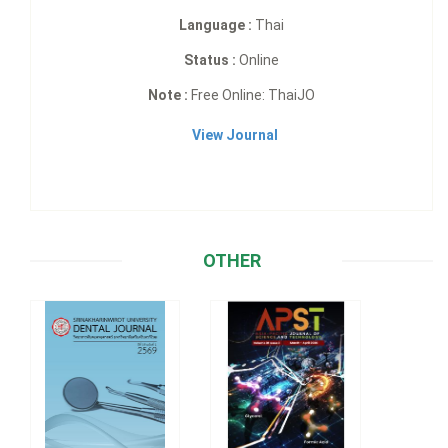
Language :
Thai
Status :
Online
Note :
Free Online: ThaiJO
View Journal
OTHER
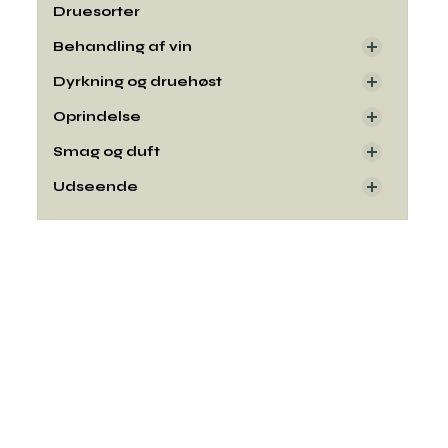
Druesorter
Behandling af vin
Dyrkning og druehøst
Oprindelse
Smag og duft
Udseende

◇ ◇ ◇

**Problem requirements:** Only the lines from the one bearing "Dyrkning og druehøst" to the end of the material belong in the answer; set them down verbatim.

**Completed task:**
Dyrkning og druehøst
Oprindelse
Smag og duft
Udseende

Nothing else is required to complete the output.